Heart disease is the most common cause of death in both men and women in the United States. Each year 600,000 people die of heart disease. When it comes to diseases that impact women, we often worry about breast cancer, when in fact, heart disease kills far more women every year than breast cancer.
That’s not to say women shouldn’t feel concerned about breast cancer, but many women know far too little about the impact of heart disease in women. Increasing awareness of heart disease in women can give you the knowledge you need to make heart-healthy changes and lower your risk.
Heart disease is the number one preventable disease. While a number of factors influence your risk for heart disease, some of them outside of your control, like age and family history, the most significant risk factors are controllable.
You can do something to change major heart disease risk factors such as obesity, uncontrolled high blood pressure, elevated cholesterol, smoking, and an inactive lifestyle. This means you have the power to protect your heart and lower your risk of heart disease.

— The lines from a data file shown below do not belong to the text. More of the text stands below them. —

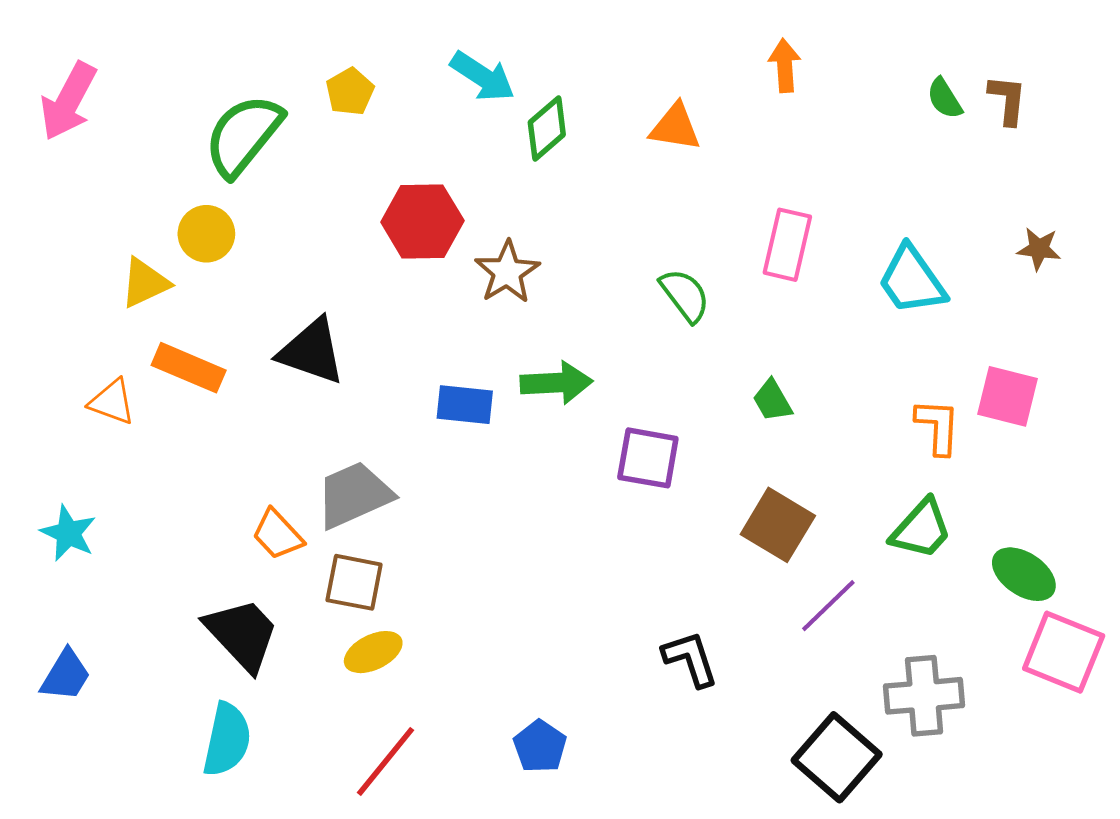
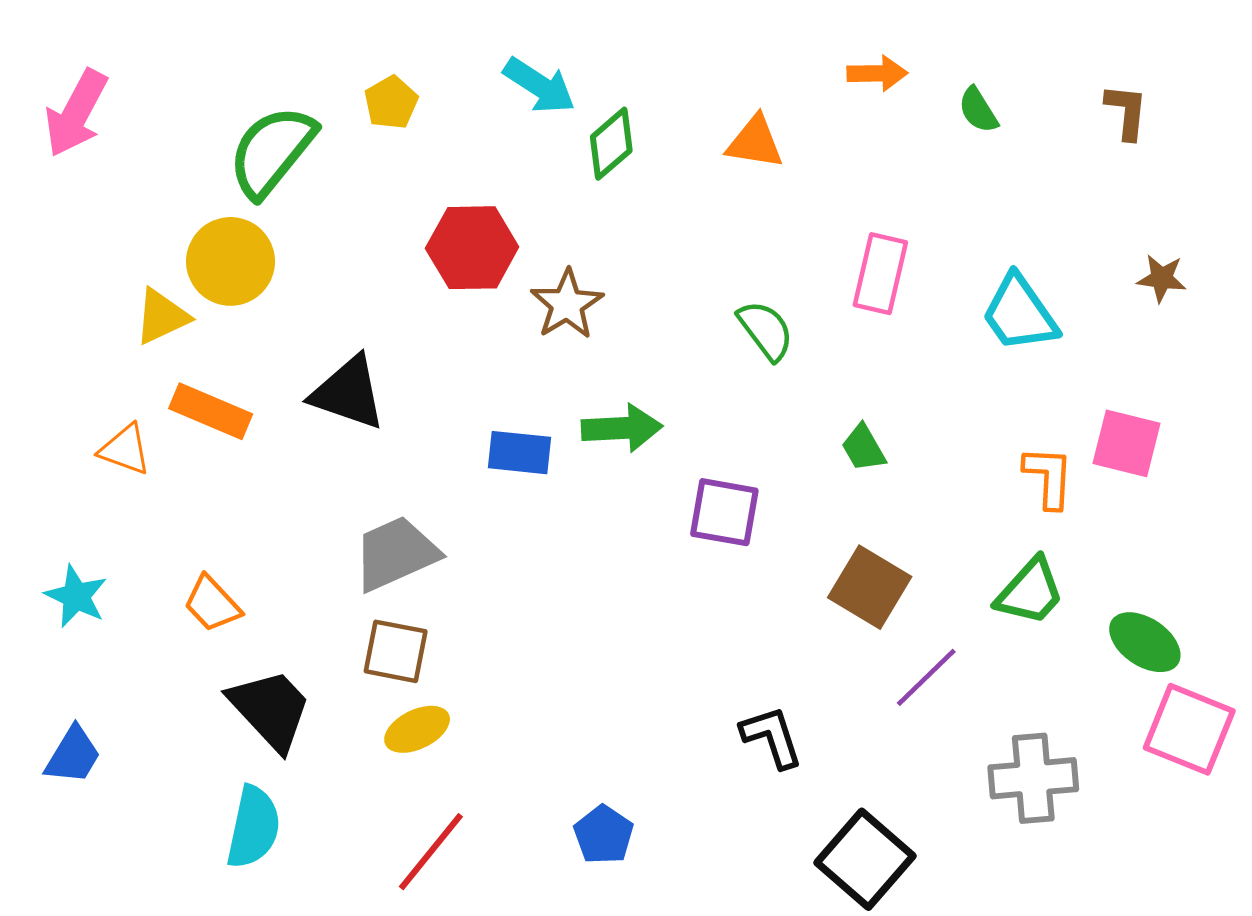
orange arrow: (785, 66) -> (877, 73), turned 93
green semicircle: (945, 98) -> (978, 110), moved
yellow circle: (206, 234) -> (231, 261), size x1.4
orange trapezoid: (277, 534) -> (212, 604), moved
black square: (837, 757) -> (865, 859), moved

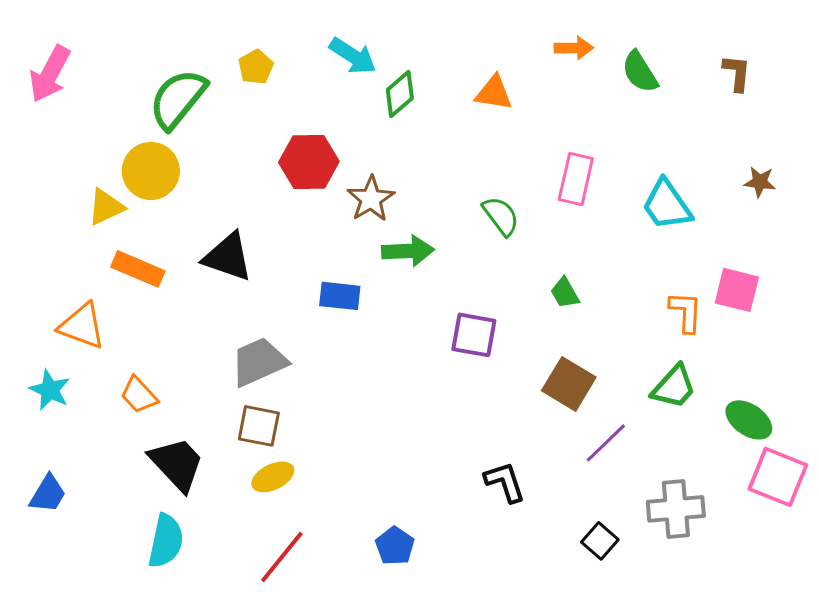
green semicircle: (978, 110) -> (640, 72), size x1.4
green arrow: (622, 428) -> (408, 251), moved
orange triangle: (125, 449) -> (82, 326), moved, size x1.4
black square: (865, 859) -> (600, 541), moved, size x0.6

While heart disease impacts both men and women, it doesn’t affect them equally. Did you know that more women than men die of heart disease? Men who develop heart disease have a better chance of survival than women. Plaque buildup, known medically as atherosclerosis, a hallmark of heart disease, causes blood vessels to narrow, increasing the risk of blockage.
Men and women are at risk for plaque buildup. However, blockages that form in men tend to remain localized, making them easier to treat. In women, we see blockages that are spread out, making them more difficult to pinpoint.
Men tend to have classic symptoms when something has gone awry with their cardiovascular system; think crushing chest pain and pressure. This alerts them to a problem that they can have checked swiftly.
Women have vague, less typical symptoms that can present in a much more subtle manner. You may experience these symptoms and brush them off as stress or feeling under the weather. Symptoms in women to watch out for include:
Any delay in treatment can cause significant damage to the heart muscle. Because every minute counts, women should seek immediate medical attention when experiencing one or more of these symptoms.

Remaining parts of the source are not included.